● What is required: Please repeat the data exactly, leaving nothing out.

......

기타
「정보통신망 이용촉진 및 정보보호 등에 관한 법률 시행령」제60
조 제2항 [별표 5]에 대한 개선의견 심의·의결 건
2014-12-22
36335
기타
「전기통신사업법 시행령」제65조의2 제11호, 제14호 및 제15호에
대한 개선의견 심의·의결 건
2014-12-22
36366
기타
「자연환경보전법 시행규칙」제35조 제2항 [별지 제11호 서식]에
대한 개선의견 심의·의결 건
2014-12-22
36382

......

● Result:
기타
「정보통신망 이용촉진 및 정보보호 등에 관한 법률 시행령」제60
조 제2항 [별표 5]에 대한 개선의견 심의·의결 건
2014-12-22
36335
기타
「전기통신사업법 시행령」제65조의2 제11호, 제14호 및 제15호에
대한 개선의견 심의·의결 건
2014-12-22
36366
기타
「자연환경보전법 시행규칙」제35조 제2항 [별지 제11호 서식]에
대한 개선의견 심의·의결 건
2014-12-22
36382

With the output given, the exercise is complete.